• [RECORDS PROVIDED]:
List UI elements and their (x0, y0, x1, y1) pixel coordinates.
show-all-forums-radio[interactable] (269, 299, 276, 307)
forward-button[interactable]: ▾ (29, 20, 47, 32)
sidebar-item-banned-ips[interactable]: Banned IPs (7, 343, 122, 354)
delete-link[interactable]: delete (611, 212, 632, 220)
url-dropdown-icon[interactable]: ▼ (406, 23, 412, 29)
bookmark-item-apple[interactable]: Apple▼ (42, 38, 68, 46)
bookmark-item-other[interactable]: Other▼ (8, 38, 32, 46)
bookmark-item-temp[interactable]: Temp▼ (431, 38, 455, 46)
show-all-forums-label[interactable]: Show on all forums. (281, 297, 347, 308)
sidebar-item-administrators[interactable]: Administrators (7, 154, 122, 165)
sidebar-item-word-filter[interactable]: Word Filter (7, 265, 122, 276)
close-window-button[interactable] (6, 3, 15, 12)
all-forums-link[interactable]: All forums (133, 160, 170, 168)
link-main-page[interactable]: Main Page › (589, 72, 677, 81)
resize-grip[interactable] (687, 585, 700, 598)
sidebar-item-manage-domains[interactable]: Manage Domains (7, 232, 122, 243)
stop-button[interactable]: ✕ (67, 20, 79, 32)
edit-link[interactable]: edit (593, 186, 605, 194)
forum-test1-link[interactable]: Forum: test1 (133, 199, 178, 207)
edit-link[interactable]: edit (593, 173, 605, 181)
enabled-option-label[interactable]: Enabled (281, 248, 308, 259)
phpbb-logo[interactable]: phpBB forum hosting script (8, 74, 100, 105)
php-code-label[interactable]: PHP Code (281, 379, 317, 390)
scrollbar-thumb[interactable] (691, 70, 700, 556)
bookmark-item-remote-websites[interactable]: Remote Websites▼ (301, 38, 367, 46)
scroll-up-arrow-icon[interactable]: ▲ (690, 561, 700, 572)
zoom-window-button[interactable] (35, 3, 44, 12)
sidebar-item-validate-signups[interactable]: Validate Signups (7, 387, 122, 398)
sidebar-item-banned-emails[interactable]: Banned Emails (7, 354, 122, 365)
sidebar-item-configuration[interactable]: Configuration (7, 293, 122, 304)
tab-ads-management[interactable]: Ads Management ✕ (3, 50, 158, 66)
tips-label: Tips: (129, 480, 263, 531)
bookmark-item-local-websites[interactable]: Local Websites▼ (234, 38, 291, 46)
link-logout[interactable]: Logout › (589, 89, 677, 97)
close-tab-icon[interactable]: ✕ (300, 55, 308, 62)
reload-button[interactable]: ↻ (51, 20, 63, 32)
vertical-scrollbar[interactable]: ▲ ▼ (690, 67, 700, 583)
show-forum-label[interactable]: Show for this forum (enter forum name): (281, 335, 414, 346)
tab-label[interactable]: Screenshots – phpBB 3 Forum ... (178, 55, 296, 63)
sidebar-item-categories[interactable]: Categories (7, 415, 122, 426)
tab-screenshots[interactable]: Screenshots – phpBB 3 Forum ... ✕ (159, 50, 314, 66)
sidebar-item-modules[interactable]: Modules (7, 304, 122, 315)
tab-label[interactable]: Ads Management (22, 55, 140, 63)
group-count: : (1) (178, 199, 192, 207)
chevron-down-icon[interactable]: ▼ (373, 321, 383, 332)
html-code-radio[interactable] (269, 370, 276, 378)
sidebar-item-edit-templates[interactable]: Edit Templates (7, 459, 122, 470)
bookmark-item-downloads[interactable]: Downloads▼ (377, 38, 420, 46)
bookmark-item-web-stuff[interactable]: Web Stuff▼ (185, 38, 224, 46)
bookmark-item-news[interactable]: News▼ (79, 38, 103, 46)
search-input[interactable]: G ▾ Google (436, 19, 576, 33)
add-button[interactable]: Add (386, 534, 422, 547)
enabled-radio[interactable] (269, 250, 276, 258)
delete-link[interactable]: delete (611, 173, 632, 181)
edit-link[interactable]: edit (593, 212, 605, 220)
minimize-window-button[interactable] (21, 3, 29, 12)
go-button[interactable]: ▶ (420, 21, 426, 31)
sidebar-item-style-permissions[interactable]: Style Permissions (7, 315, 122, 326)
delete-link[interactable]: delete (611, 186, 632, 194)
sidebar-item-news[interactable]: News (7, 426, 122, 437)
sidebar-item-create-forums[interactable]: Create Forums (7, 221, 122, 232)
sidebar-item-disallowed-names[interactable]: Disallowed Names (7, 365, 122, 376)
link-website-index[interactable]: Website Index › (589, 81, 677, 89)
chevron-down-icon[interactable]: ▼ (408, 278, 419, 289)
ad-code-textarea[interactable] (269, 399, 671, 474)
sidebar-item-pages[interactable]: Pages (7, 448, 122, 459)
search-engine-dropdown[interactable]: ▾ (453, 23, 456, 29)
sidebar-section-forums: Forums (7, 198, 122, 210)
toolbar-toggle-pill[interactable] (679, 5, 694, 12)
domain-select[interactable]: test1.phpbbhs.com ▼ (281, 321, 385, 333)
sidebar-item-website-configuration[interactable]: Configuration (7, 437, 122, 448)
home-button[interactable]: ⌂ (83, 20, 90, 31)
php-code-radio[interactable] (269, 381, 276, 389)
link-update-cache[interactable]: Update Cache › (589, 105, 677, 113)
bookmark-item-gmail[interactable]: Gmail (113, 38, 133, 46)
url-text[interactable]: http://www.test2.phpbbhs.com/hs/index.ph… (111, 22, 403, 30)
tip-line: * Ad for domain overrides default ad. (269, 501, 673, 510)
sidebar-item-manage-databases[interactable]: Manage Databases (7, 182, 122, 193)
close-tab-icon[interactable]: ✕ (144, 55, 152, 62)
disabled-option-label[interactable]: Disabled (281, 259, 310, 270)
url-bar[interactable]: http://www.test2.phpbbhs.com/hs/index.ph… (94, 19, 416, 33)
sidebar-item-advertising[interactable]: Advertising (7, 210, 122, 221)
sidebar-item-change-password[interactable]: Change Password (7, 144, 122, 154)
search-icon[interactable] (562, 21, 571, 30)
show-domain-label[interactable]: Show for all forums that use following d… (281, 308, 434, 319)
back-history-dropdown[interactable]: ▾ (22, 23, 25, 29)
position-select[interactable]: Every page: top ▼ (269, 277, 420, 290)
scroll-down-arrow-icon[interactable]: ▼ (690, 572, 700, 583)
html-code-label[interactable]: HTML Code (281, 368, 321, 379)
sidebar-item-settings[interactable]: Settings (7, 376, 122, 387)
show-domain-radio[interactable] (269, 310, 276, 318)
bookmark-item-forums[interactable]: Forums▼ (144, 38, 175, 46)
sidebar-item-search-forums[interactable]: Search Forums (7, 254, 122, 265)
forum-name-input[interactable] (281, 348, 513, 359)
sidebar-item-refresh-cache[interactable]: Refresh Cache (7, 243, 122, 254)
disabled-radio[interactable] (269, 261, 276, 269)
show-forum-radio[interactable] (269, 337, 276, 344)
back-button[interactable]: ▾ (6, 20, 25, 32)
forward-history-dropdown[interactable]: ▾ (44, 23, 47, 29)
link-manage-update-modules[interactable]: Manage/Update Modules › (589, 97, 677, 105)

• [EXERCISE AIM]: Each record should be transcribed exactly as it was written.

• [OUTPUT FOR THIS TASK]:
List UI elements and their (x0, y0, x1, y1) pixel coordinates.
show-all-forums-radio[interactable] (269, 299, 276, 307)
forward-button[interactable]: ▾ (29, 20, 47, 32)
sidebar-item-banned-ips[interactable]: Banned IPs (7, 343, 122, 354)
delete-link[interactable]: delete (611, 212, 632, 220)
url-dropdown-icon[interactable]: ▼ (406, 23, 412, 29)
bookmark-item-apple[interactable]: Apple▼ (42, 38, 68, 46)
bookmark-item-other[interactable]: Other▼ (8, 38, 32, 46)
bookmark-item-temp[interactable]: Temp▼ (431, 38, 455, 46)
show-all-forums-label[interactable]: Show on all forums. (281, 297, 347, 308)
sidebar-item-administrators[interactable]: Administrators (7, 154, 122, 165)
sidebar-item-word-filter[interactable]: Word Filter (7, 265, 122, 276)
close-window-button[interactable] (6, 3, 15, 12)
all-forums-link[interactable]: All forums (133, 160, 170, 168)
link-main-page[interactable]: Main Page › (589, 72, 677, 81)
resize-grip[interactable] (687, 585, 700, 598)
sidebar-item-manage-domains[interactable]: Manage Domains (7, 232, 122, 243)
stop-button[interactable]: ✕ (67, 20, 79, 32)
edit-link[interactable]: edit (593, 186, 605, 194)
forum-test1-link[interactable]: Forum: test1 (133, 199, 178, 207)
edit-link[interactable]: edit (593, 173, 605, 181)
enabled-option-label[interactable]: Enabled (281, 248, 308, 259)
phpbb-logo[interactable]: phpBB forum hosting script (8, 74, 100, 105)
php-code-label[interactable]: PHP Code (281, 379, 317, 390)
scrollbar-thumb[interactable] (691, 70, 700, 556)
bookmark-item-remote-websites[interactable]: Remote Websites▼ (301, 38, 367, 46)
scroll-up-arrow-icon[interactable]: ▲ (690, 561, 700, 572)
zoom-window-button[interactable] (35, 3, 44, 12)
sidebar-item-validate-signups[interactable]: Validate Signups (7, 387, 122, 398)
sidebar-item-banned-emails[interactable]: Banned Emails (7, 354, 122, 365)
sidebar-item-configuration[interactable]: Configuration (7, 293, 122, 304)
tab-ads-management[interactable]: Ads Management ✕ (3, 50, 158, 66)
tips-label: Tips: (129, 480, 263, 531)
bookmark-item-local-websites[interactable]: Local Websites▼ (234, 38, 291, 46)
link-logout[interactable]: Logout › (589, 89, 677, 97)
close-tab-icon[interactable]: ✕ (300, 55, 308, 62)
reload-button[interactable]: ↻ (51, 20, 63, 32)
vertical-scrollbar[interactable]: ▲ ▼ (690, 67, 700, 583)
show-forum-label[interactable]: Show for this forum (enter forum name): (281, 335, 414, 346)
tab-label[interactable]: Screenshots – phpBB 3 Forum ... (178, 55, 296, 63)
sidebar-item-categories[interactable]: Categories (7, 415, 122, 426)
tab-screenshots[interactable]: Screenshots – phpBB 3 Forum ... ✕ (159, 50, 314, 66)
sidebar-item-modules[interactable]: Modules (7, 304, 122, 315)
tab-label[interactable]: Ads Management (22, 55, 140, 63)
group-count: : (1) (178, 199, 192, 207)
chevron-down-icon[interactable]: ▼ (373, 321, 383, 332)
html-code-radio[interactable] (269, 370, 276, 378)
sidebar-item-edit-templates[interactable]: Edit Templates (7, 459, 122, 470)
bookmark-item-downloads[interactable]: Downloads▼ (377, 38, 420, 46)
bookmark-item-web-stuff[interactable]: Web Stuff▼ (185, 38, 224, 46)
bookmark-item-news[interactable]: News▼ (79, 38, 103, 46)
search-input[interactable]: G ▾ Google (436, 19, 576, 33)
add-button[interactable]: Add (386, 534, 422, 547)
enabled-radio[interactable] (269, 250, 276, 258)
delete-link[interactable]: delete (611, 173, 632, 181)
edit-link[interactable]: edit (593, 212, 605, 220)
minimize-window-button[interactable] (21, 3, 29, 12)
go-button[interactable]: ▶ (420, 21, 426, 31)
sidebar-item-style-permissions[interactable]: Style Permissions (7, 315, 122, 326)
delete-link[interactable]: delete (611, 186, 632, 194)
sidebar-item-news[interactable]: News (7, 426, 122, 437)
sidebar-item-create-forums[interactable]: Create Forums (7, 221, 122, 232)
sidebar-item-disallowed-names[interactable]: Disallowed Names (7, 365, 122, 376)
link-website-index[interactable]: Website Index › (589, 81, 677, 89)
chevron-down-icon[interactable]: ▼ (408, 278, 419, 289)
ad-code-textarea[interactable] (269, 399, 671, 474)
sidebar-item-pages[interactable]: Pages (7, 448, 122, 459)
search-engine-dropdown[interactable]: ▾ (453, 23, 456, 29)
sidebar-section-forums: Forums (7, 198, 122, 210)
toolbar-toggle-pill[interactable] (679, 5, 694, 12)
domain-select[interactable]: test1.phpbbhs.com ▼ (281, 321, 385, 333)
sidebar-item-website-configuration[interactable]: Configuration (7, 437, 122, 448)
home-button[interactable]: ⌂ (83, 20, 90, 31)
php-code-radio[interactable] (269, 381, 276, 389)
link-update-cache[interactable]: Update Cache › (589, 105, 677, 113)
bookmark-item-gmail[interactable]: Gmail (113, 38, 133, 46)
url-text[interactable]: http://www.test2.phpbbhs.com/hs/index.ph… (111, 22, 403, 30)
tip-line: * Ad for domain overrides default ad. (269, 501, 673, 510)
sidebar-item-manage-databases[interactable]: Manage Databases (7, 182, 122, 193)
close-tab-icon[interactable]: ✕ (144, 55, 152, 62)
disabled-option-label[interactable]: Disabled (281, 259, 310, 270)
url-bar[interactable]: http://www.test2.phpbbhs.com/hs/index.ph… (94, 19, 416, 33)
sidebar-item-advertising[interactable]: Advertising (7, 210, 122, 221)
sidebar-item-change-password[interactable]: Change Password (7, 144, 122, 154)
search-icon[interactable] (562, 21, 571, 30)
show-domain-label[interactable]: Show for all forums that use following d… (281, 308, 434, 319)
back-history-dropdown[interactable]: ▾ (22, 23, 25, 29)
position-select[interactable]: Every page: top ▼ (269, 277, 420, 290)
scroll-down-arrow-icon[interactable]: ▼ (690, 572, 700, 583)
html-code-label[interactable]: HTML Code (281, 368, 321, 379)
sidebar-item-settings[interactable]: Settings (7, 376, 122, 387)
show-domain-radio[interactable] (269, 310, 276, 318)
bookmark-item-forums[interactable]: Forums▼ (144, 38, 175, 46)
sidebar-item-search-forums[interactable]: Search Forums (7, 254, 122, 265)
forum-name-input[interactable] (281, 348, 513, 359)
sidebar-item-refresh-cache[interactable]: Refresh Cache (7, 243, 122, 254)
disabled-radio[interactable] (269, 261, 276, 269)
show-forum-radio[interactable] (269, 337, 276, 344)
back-button[interactable]: ▾ (6, 20, 25, 32)
forward-history-dropdown[interactable]: ▾ (44, 23, 47, 29)
link-manage-update-modules[interactable]: Manage/Update Modules › (589, 97, 677, 105)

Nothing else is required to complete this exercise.